The Role of Dental Assistants in Case Acceptance
Has this ever happened in your dental practice? The dentist walks out of the room and the patient turns to the dental assistant and asks, "What do you think?"
How the dental assistant replies could influence whether the patient moves forward with treatment, explains Kevin Henry, co-founder of IgniteDA.net, an online community designed to encourage, empower, and educate dental assistants.
A former editor of Dental Economics magazine, Henry has devoted the past decade to promoting the role of dental assistants in the dental practice. In addition to founding IgniteDA.net with his business partner Dr. David Rice, Henry is a well-known speaker at dental conferences and the author of a new book titled "Battling and Beating the Demons of Dental Assisting."
Empowering Dental Assistants
Many dental assistants feel like the low man on the totem pole and lack confidence, Henry said. It's up to the dentist and the team to ensure the dental assistants know they are an integral part of the practice.
"One of the things I learned when I was the editor of Dental Economics is that dental practices need to be run as a business and every employee of that business needs to feel empowered to do as much as he or she can to bring value to the bottom line," Henry explained.
That's easy to see when it comes to case acceptance. Once the doctor walks out of the room, the patient may turn to the dental assistant and ask "Do you really think I need that?"
"We like to have things reinforced in our heads as consumers," Henry said. That's why it's important that the dental assistant have the clinical skills and sales skills to talk to a patient and reinforce what the dentist has prescribed.

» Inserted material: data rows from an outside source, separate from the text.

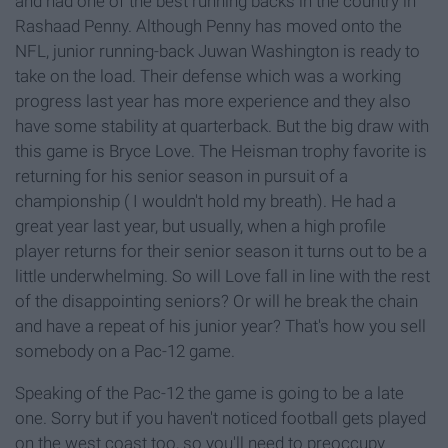
and had one of the best running backs in the country in
Rashaad Penny. Although Penny has moved onto the
NFL, junior running-back Juwan Washington is ready to
take on the load. Their defense which was a working
progress last year has more experience and they also
have some stability at quarterback. But the big draw with
this game is Bryce Love. The Heisman trophy favorite is
returning for his senior season in pursuit of a
championship ( I wouldn't hold my breath). He had a
great year last year, but usually, when a high profile
player returns for their senior season it turns out to be a
little underwhelming. So will Love fall in line with the rest
of the disappointing seniors? Or will he break the chain
and have a repeat of his junior year? That's how you sell
somebody on a Pac-12 game.
Speaking of the Pac-12 the game is going to be a late
one. Sorry but if you haven't noticed football gets played
on the west coast too, so you'll need to preoccupy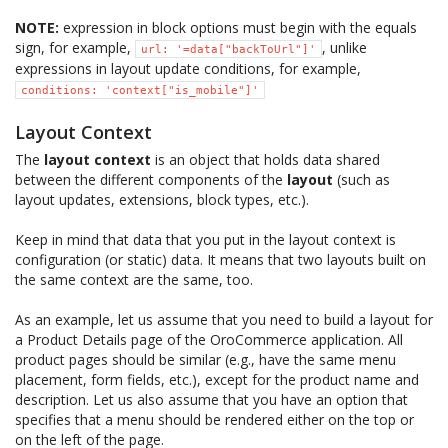
NOTE:
expression in block options must begin with the equals
sign, for example,
, unlike
url:
'=data["backToUrl"]'
expressions in layout update conditions, for example,
conditions:
'context["is_mobile"]'
Layout Context
The
layout context
is an object that holds data shared
between the different components of the
layout
(such as
layout updates, extensions, block types, etc.).
Keep in mind that data that you put in the layout context is
configuration (or static) data. It means that two layouts built on
the same context are the same, too.
As an example, let us assume that you need to build a layout for
a Product Details page of the OroCommerce application. All
product pages should be similar (e.g., have the same menu
placement, form fields, etc.), except for the product name and
description. Let us also assume that you have an option that
specifies that a menu should be rendered either on the top or
on the left of the page.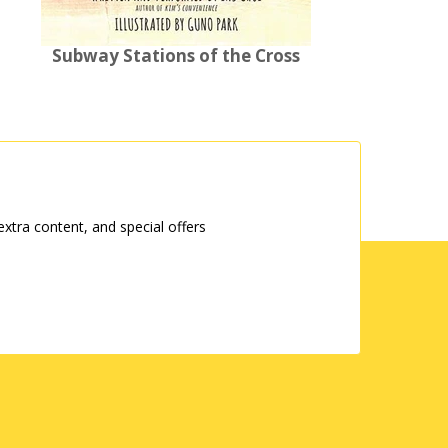
Subway Stations of the Cross
tra content, and special offers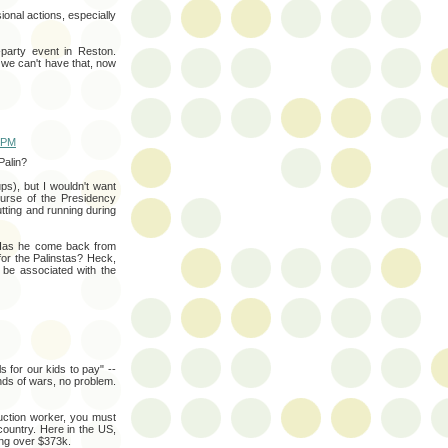
ional actions, especially
a-party event in Reston.
 we can't have that, now
0 PM
Palin?
s), but I wouldn't want
ourse of the Presidency
tting and running during
 Has he come back from
or the Palinstas? Heck,
be associated with the
s for our kids to pay" --
nds of wars, no problem.
uction worker, you must
country. Here in the US,
ing over $373k.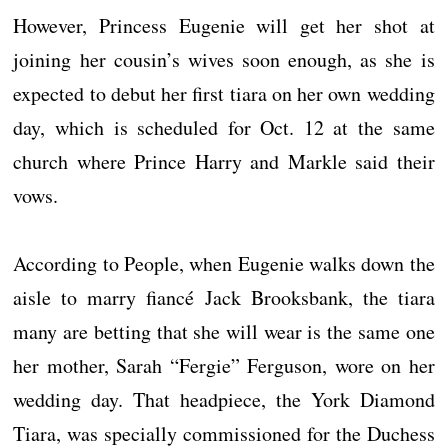
However, Princess Eugenie will get her shot at
joining her cousin’s wives soon enough, as she is
expected to debut her first tiara on her own wedding
day, which is scheduled for Oct. 12 at the same
church where Prince Harry and Markle said their
vows.
According to People, when Eugenie walks down the
aisle to marry fiancé Jack Brooksbank, the tiara
many are betting that she will wear is the same one
her mother, Sarah “Fergie” Ferguson, wore on her
wedding day. That headpiece, the York Diamond
Tiara, was specially commissioned for the Duchess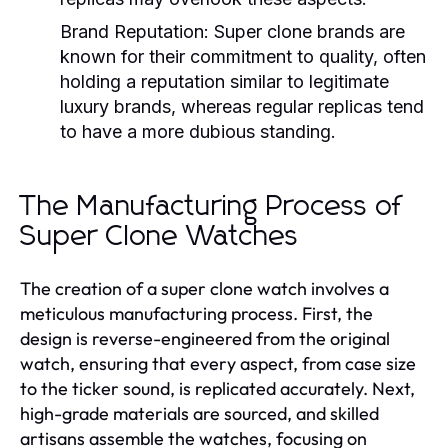
Brand Reputation:
Super clone brands are
known for their commitment to quality, often
holding a reputation similar to legitimate
luxury brands, whereas regular replicas tend
to have a more dubious standing.
The Manufacturing Process of
Super Clone Watches
The creation of a super clone watch involves a
meticulous manufacturing process. First, the
design is reverse-engineered from the original
watch, ensuring that every aspect, from case size
to the ticker sound, is replicated accurately. Next,
high-grade materials are sourced, and skilled
artisans assemble the watches, focusing on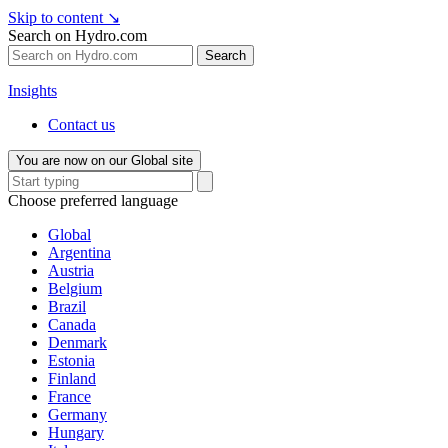
Skip to content
↘
Search on Hydro.com
Search
Insights
Contact us
You are now on our Global site
Choose preferred language
Global
Argentina
Austria
Belgium
Brazil
Canada
Denmark
Estonia
Finland
France
Germany
Hungary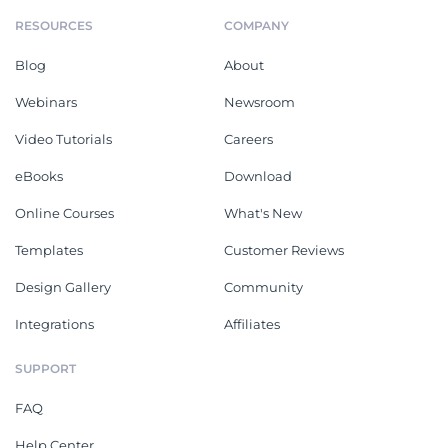
RESOURCES
COMPANY
Blog
About
Webinars
Newsroom
Video Tutorials
Careers
eBooks
Download
Online Courses
What's New
Templates
Customer Reviews
Design Gallery
Community
Integrations
Affiliates
SUPPORT
FAQ
Help Center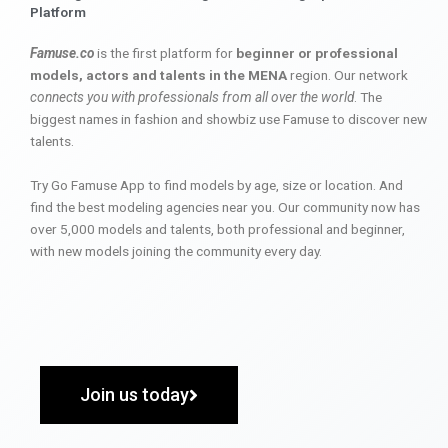
Platform
Famuse.co
is the first platform for
beginner or professional
models, actors and talents in the MENA
region. Our network
connects you with professionals from all over the world
. The
biggest names in fashion and showbiz use Famuse to discover new
talents.
Try Go Famuse App to find models by age, size or location. And
find the best modeling agencies near you. Our community now has
over 5,000 models and talents, both professional and beginner,
with new models joining the community every day.
Join us today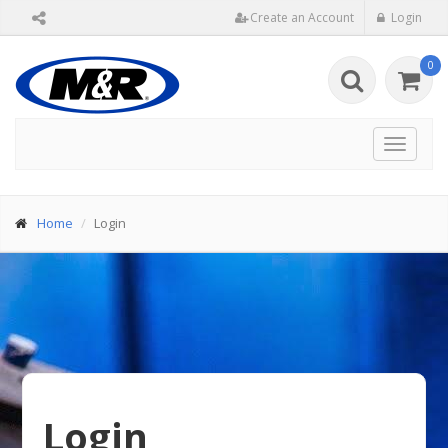
Create an Account
Login
0
Toggle
navigat
Home
Login
Login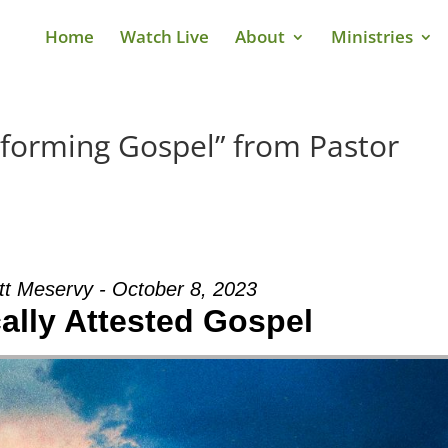
Home
Watch Live
About
Ministries
sforming Gospel” from Pastor
tt Meservy - October 8, 2023
cally Attested Gospel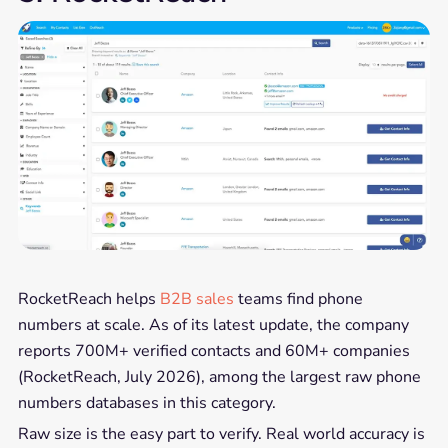
RocketReach helps
B2B sales
teams find phone
numbers at scale. As of its latest update, the company
reports 700M+ verified contacts and 60M+ companies
(RocketReach, July 2026), among the largest raw phone
numbers databases in this category.
Raw size is the easy part to verify. Real world accuracy is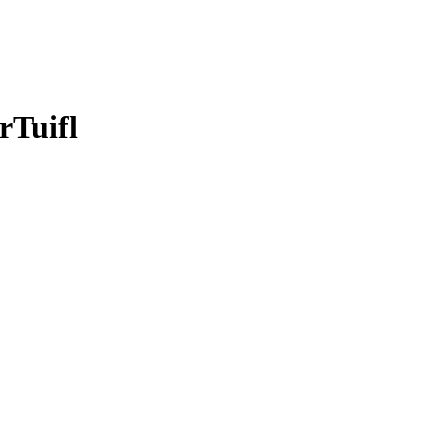
rTuifl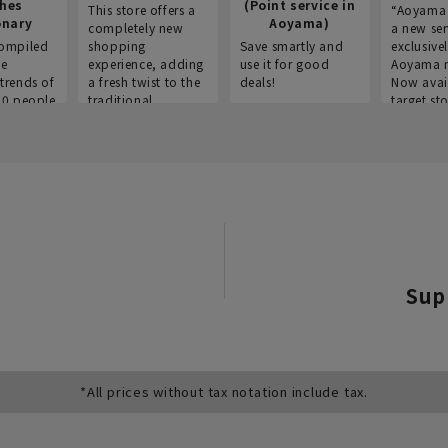
thes
(Point service in
This store offers a
“Aoyama 
onary
Aoyama)
completely new
a new ser
ompiled
shopping
Save smartly and
exclusivel
he
experience, adding
use it for good
Aoyama 
trends of
a fresh twist to the
deals!
Now avai
00 people
traditional
target sto
ustries,
"Aoyama Clothing"
ns, and
brand.
Sup
*All prices without tax notation include tax.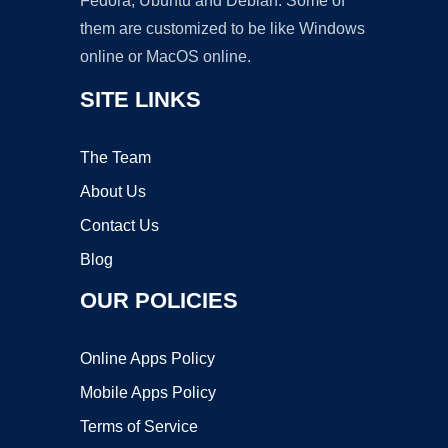
Fedora, Ubuntu and Debian. Some of
them are customized to be like Windows
online or MacOS online.
SITE LINKS
The Team
About Us
Contact Us
Blog
OUR POLICIES
Online Apps Policy
Mobile Apps Policy
Terms of Service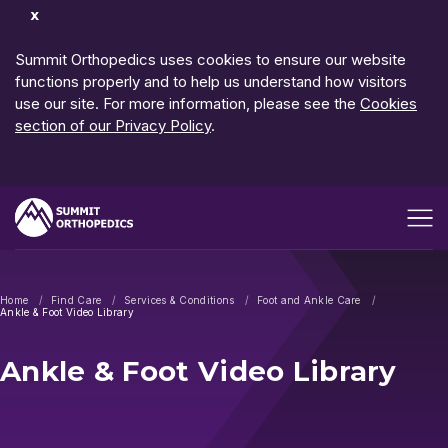
Dismiss
Notification
Summit Orthopedics uses cookies to ensure our website
functions properly and to help us understand how visitors
use our site. For more information, please see the
Cookies
section of our Privacy Policy
.
Open me
Home
Find Care
Services & Conditions
Foot and Ankle Care
Ankle & Foot Video Library
Ankle & Foot Video Library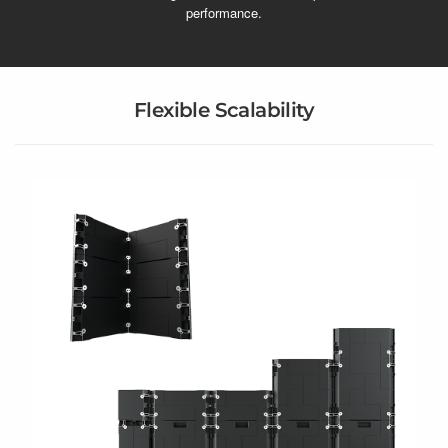
performance.
Flexible Scalability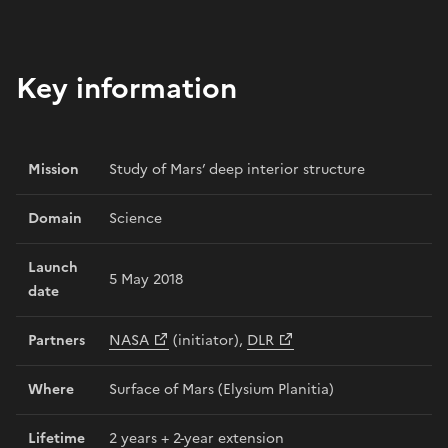
Key information
Mission
Study of Mars’ deep interior structure
Domain
Science
Launch
5 May 2018
date
Partners
NASA
(initiator),
DLR
Where
Surface of Mars (Elysium Planitia)
Lifetime
2 years + 2-year extension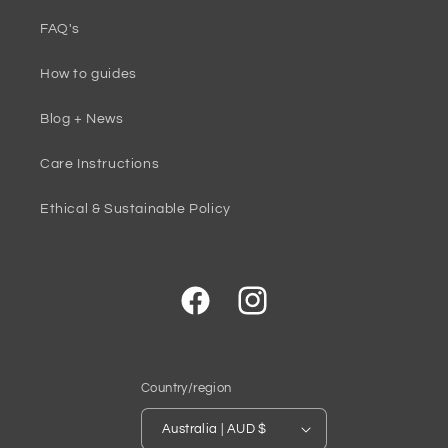
FAQ's
How to guides
Blog + News
Care Instructions
Ethical & Sustainable Policy
Facebook
Instagram
Country/region
Australia | AUD $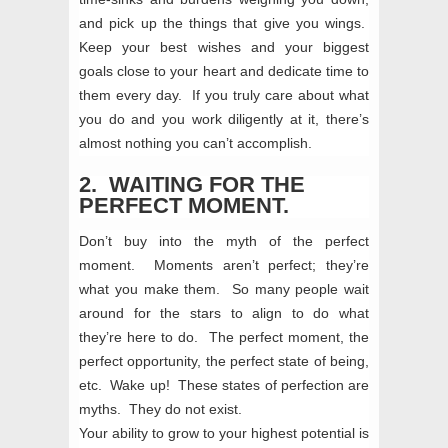
and pick up the things that give you wings.
Keep your best wishes and your biggest
goals close to your heart and dedicate time to
them every day. If you truly care about what
you do and you work diligently at it, there’s
almost nothing you can’t accomplish.
2. WAITING FOR THE
PERFECT MOMENT.
Don’t buy into the myth of the perfect
moment. Moments aren’t perfect; they’re
what you make them. So many people wait
around for the stars to align to do what
they’re here to do. The perfect moment, the
perfect opportunity, the perfect state of being,
etc. Wake up! These states of perfection are
myths. They do not exist.
Your ability to grow to your highest potential is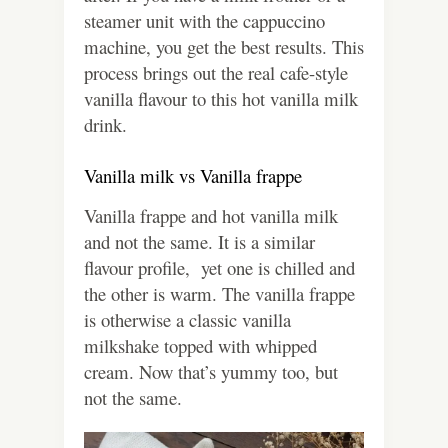
steamer unit with the cappuccino
machine, you get the best results. This
process brings out the real cafe-style
vanilla flavour to this hot vanilla milk
drink.
Vanilla milk vs Vanilla frappe
Vanilla frappe and hot vanilla milk
and not the same. It is a similar
flavour profile, yet one is chilled and
the other is warm. The vanilla frappe
is otherwise a classic vanilla
milkshake topped with whipped
cream. Now that’s yummy too, but
not the same.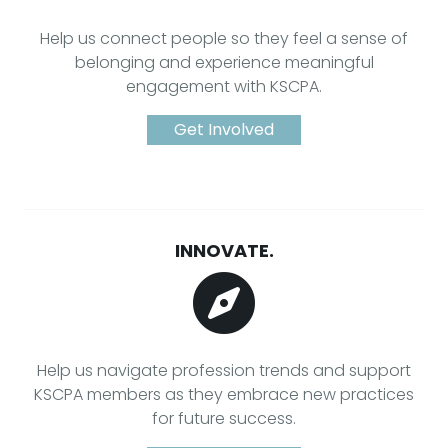
Help us connect people so they feel a sense of
belonging and experience meaningful
engagement with KSCPA.
Get Involved
INNOVATE.
Help us navigate profession trends and support
KSCPA members as they embrace new practices
for future success.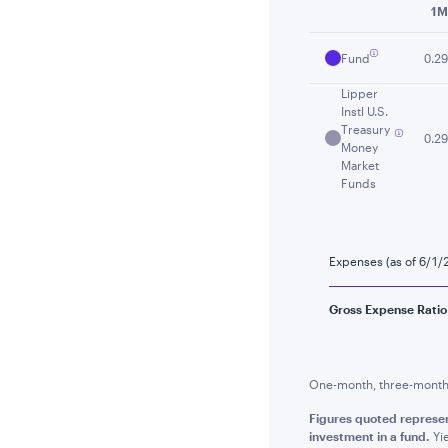
1M
Fund
0.29
Lipper
Instl U.S.
Treasury
0.29
Money
Market
Funds
Expenses (as of 6/1/
Gross Expense Ratio
One-month, three-month a
Figures quoted represen
investment in a fund.
Yie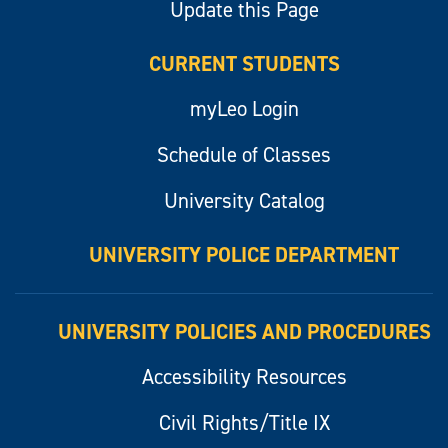
Update this Page
CURRENT STUDENTS
myLeo Login
Schedule of Classes
University Catalog
UNIVERSITY POLICE DEPARTMENT
UNIVERSITY POLICIES AND PROCEDURES
Accessibility Resources
Civil Rights/Title IX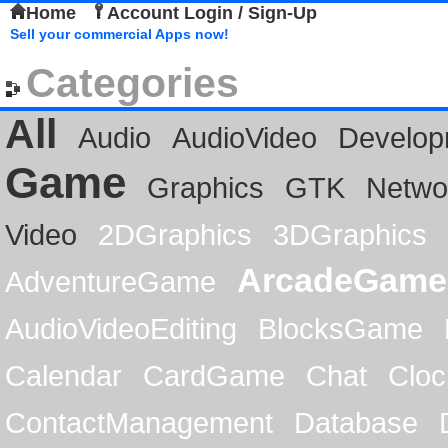
Home
Account Login / Sign-Up
Sell your commercial Apps now!
Categories
All
Audio
AudioVideo
Develop
Game
Graphics
GTK
Netwo
Video
2DGraphics
3DGraphics
ArcadeGame
AdventureGame
AudioVideoEditing
BlocksGame
Calendar
CardGame
Chat
Cloc
ContactManagement
Database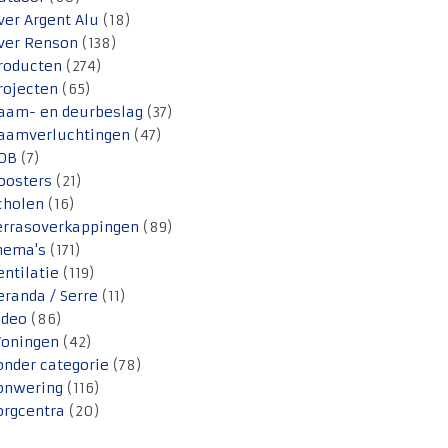
ver Argent Alu
(18)
ver Renson
(138)
roducten
(274)
rojecten
(65)
aam- en deurbeslag
(37)
aamverluchtingen
(47)
OB
(7)
oosters
(21)
cholen
(16)
errasoverkappingen
(89)
hema's
(171)
entilatie
(119)
eranda / Serre
(11)
ideo
(86)
oningen
(42)
onder categorie
(78)
onwering
(116)
orgcentra
(20)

The dental assistant can use reaffirming phrases such as, "The doctor has your best interests in mind; that's why she prescribed that for you. It will get you back on the road to good oral health."
"Dental assistants need to feel empowered by their dentists to talk to patients," said Henry. They also need some training and the ability to say with confidence, "Yes, you do need that crown. Here's why, and our dental practice is the best place for you to have that done."
Dentists can foster confidence by saying something as simple as, "I have faith in you. I believe in you. You are a vital part of this practice."
There are other ways to gain the training and confidence dental assistants need to speak knowledgeably. Going to local dental meetings, listening to industry speakers, reading dental blogs, viewing videos online, and asking their dentist questions are just a few resources. Patient Prism Academy has hundreds of educational videos and the IgniteDA.net website is full of content.
"If you don't feel confident in selling or backing up your dentist, really dig down deep and find out why," said Henry. "Ask yourself what is holding you back, and talk to your dentist about that, because the worst thing that can happen is that the patient senses the hesitation in your voice.
A lot of time the patient sees the dental assistant as an equal, Henry said. Dental assistants typically spend a lot of time with the patient while that person is in the office. They may talk about how things are going and build a friendly relationship. It's common for the patient to feel as if the dental assistant is a friend standing by their chair.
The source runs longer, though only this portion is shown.